THE Amicable Divorce Expert interviews Judy Graybill, Step-Parent Coach, on the best ways to be a step-parent in a second marriage. Second marriages are tough for several reasons, but there are empowering things you can do about it:
- If the biological parents haven’t healed from their divorce, the step-parent inherits the trauma from their marriage. That trauma will play out in the co-parents’ relationship, in the co-parents’ relationship with their children, and will permeate the relationship in the second marriage between the step-parent and biological parent.
- Initially, the step parent should step back from trying to parent their way, and instead follow the parenting style of their partner, to increase likelihood of harmony. As they build an organic relationship with the step-child over time, their influence with the children will grow commensurately.
- The age of the children should be considered when figuring out how to handle the presenting challenges. Kids who are 9 yrs old and older need more time to adjust to their new family. As such, the step parent should take a slow approach to bonding and getting involved.
- If the step-parent and their biological parent spouse have different parenting styles, this becomes friction in their relationship.
- Biological Dad in the 2nd marriage plays a key role in the relationship between the mom and step mom.

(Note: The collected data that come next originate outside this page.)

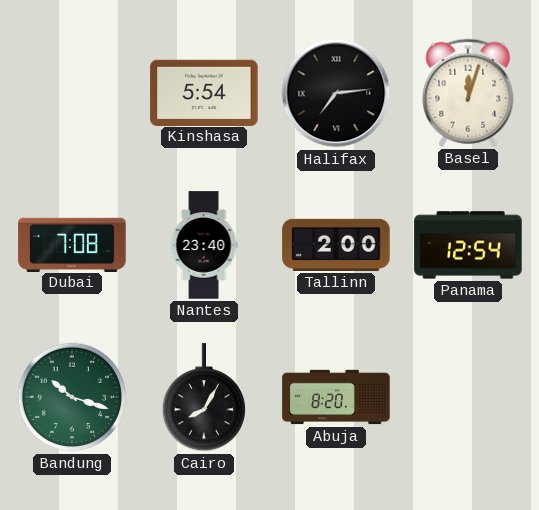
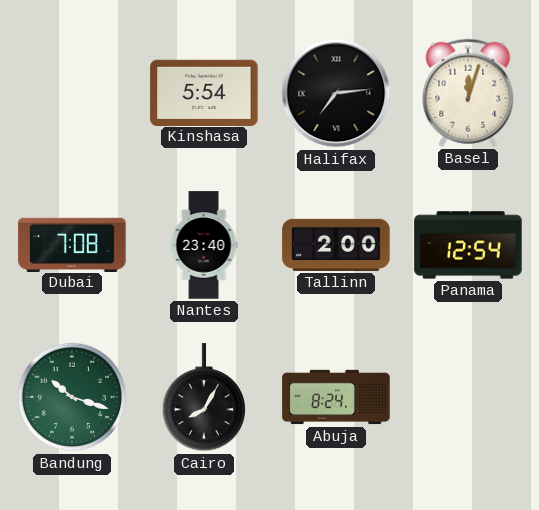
Abuja: 8:20 -> 8:24
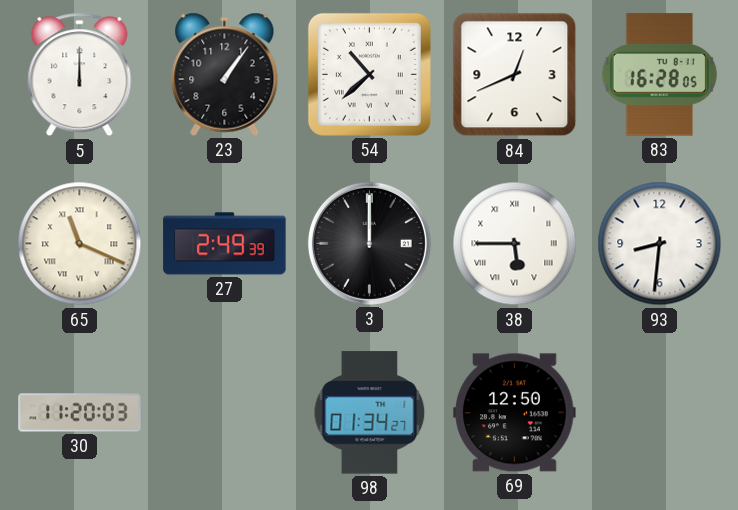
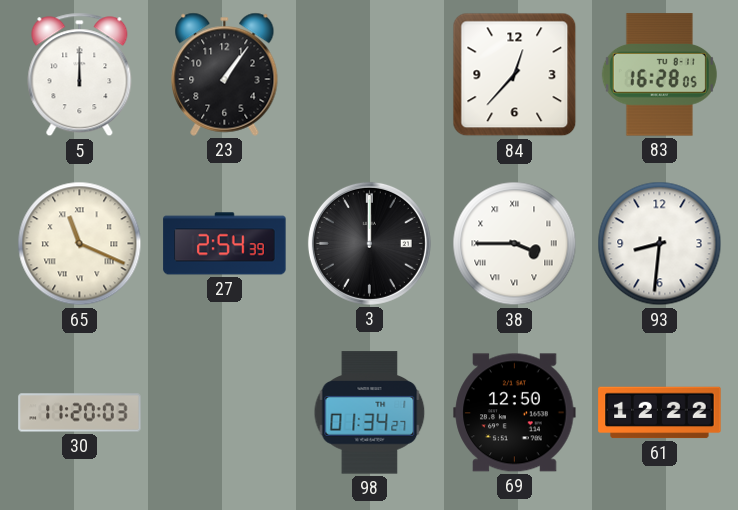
54: 10:38 -> none
84: 12:41 -> 12:37
27: 2:49 -> 2:54
38: 5:45 -> 3:45
61: none -> 12:22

If he has unrealistic expectations of step mom, she’ll find herself accidentally stepping on mom’s toes.
- Boundaries need to be established between the biological parent and ex-spouse, in order to minimize conflict between households, as well as with the current spouse (the step parent).
- Step-parents need to be mindful of speaking well of the other biological parent regardless of how the step-parent feels about that parent.
- Two-way communication of expectations between the step parent and biological parent should be ongoing, although can feel repetitive.
- Keep the conversation with the other biological parent specific to co-parenting rather than anything personal.
- All co-parents ~ biological, step, and ex’s ~ would do well to learn and understand common stepfamily dynamics to help prepare for potential challenges, which will help them sidestep or navigate through.
- Any co-parent who can keep their side of the street clean will facilitate a positive relationship with all other parties.
- For holidays, it’s advisable for the step-parent to learn the family traditions of her family so to avoid inadvertently hurting the feeling of the other parent, while simultaneously creating new traditions that are unique to the step-parent and their step-children.
The best-case scenarios typically happen when the biological parent heals completely after their divorce, and is able to gain closure from their 1st marriage prior to remarrying. Called an Emotional Divorce, this facilitates co-parenting communications, and has best outcomes for the children. Then, when there is an issue between the step-parent and co-parents over ideologies or logistics in decisions for the children, nobody feels threatened or undermined. Thus, it’s easier to answer the question, , “What would give the children the healthiest and happiest life? What would keep the peace and provide harmony in both households?”
Otherwise, if an emotional divorce is not achieved, the issues that ended the marriage can easily play out in co-parenting and influence the step-parent. Therapy for all three adults together can help work on the current blended parenting relationship if all parents want the relationship to work, and want to be the best parents they can be, minus the titles of biological and step. Children would like nothing more than for everyone to get along.
Bottom Line: Be a healthy Role Model for the kids, advocating the positive values you hold dear, even if you have to do it silently. This is ultimately what the kids learn.